A 1950s ranch house failed to make the most of its 17-acre site overlooking two converging creeks. The owners wanted to enlarge the house and take advantage of the sweeping vistas and light reflected off the water. The house was torn down to its foundation, which had to be kept in part due to the building’s proximity to the water. (The Chesapeake Bay Act would have required that a new structure shift significantly away from the shore.)

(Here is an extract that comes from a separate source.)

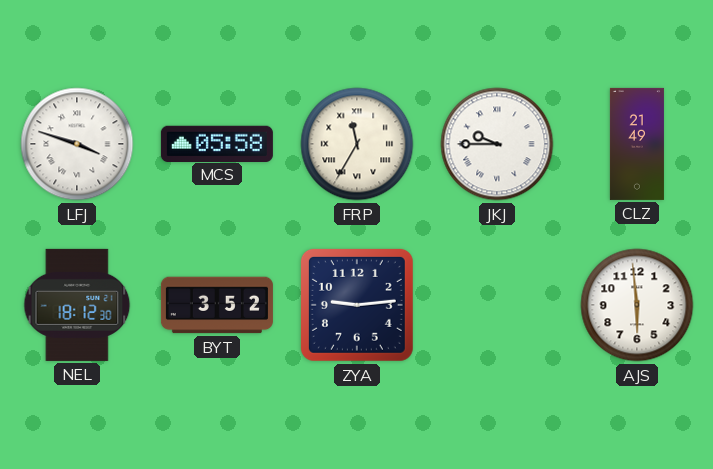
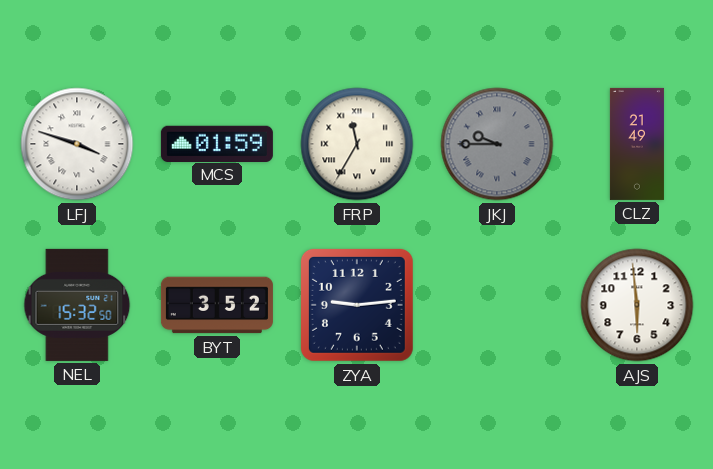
MCS: 05:58 -> 01:59
JKJ dial: white -> grey
NEL: 18:12 -> 15:32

A new entry on the east facade divides the original south-facing volume from the den extension to the north, creating a breezeway with a water view and access to a wraparound desk. An exterior stair continues the breezeway sequence, which culminates in a rooftop garden. Inside, the living spaces feature a three-sided, storefront-like glass enclosure offering views to the south, west and north, with large sliding doors leading to the deck. The open plan of the kitchen, living and dining rooms is punctuated by a two-sided fireplace, which separates dining and living areas. Skylights on either side allow light to bounce off the surface of the chimney volume. The L-shaped kitchen has a 12-foot-long island, topped in Namibian white marble—the same material used for both fireplace surrounds.
Adjacent guest bedrooms are located at the eastern end of the first floor; each offers sweeping waterfront vistas. The bathroom for one of them doubles as a powder room for guests.
The den wing has been extended to incorporate an interior stair leading to the new second floor master suite. In the master bathroom, the tub is raised up two steps in the northwest corner of the bathroom to afford bathers a multidirectional treetop view. A skylight over the bed washes the yellow wall behind the headboard in light. Outside, planted rows of herbs and flowers comprise a “capsule farm” on the rooftop. The flora delineates an outdoor seating area while giving the master bedroom added privacy.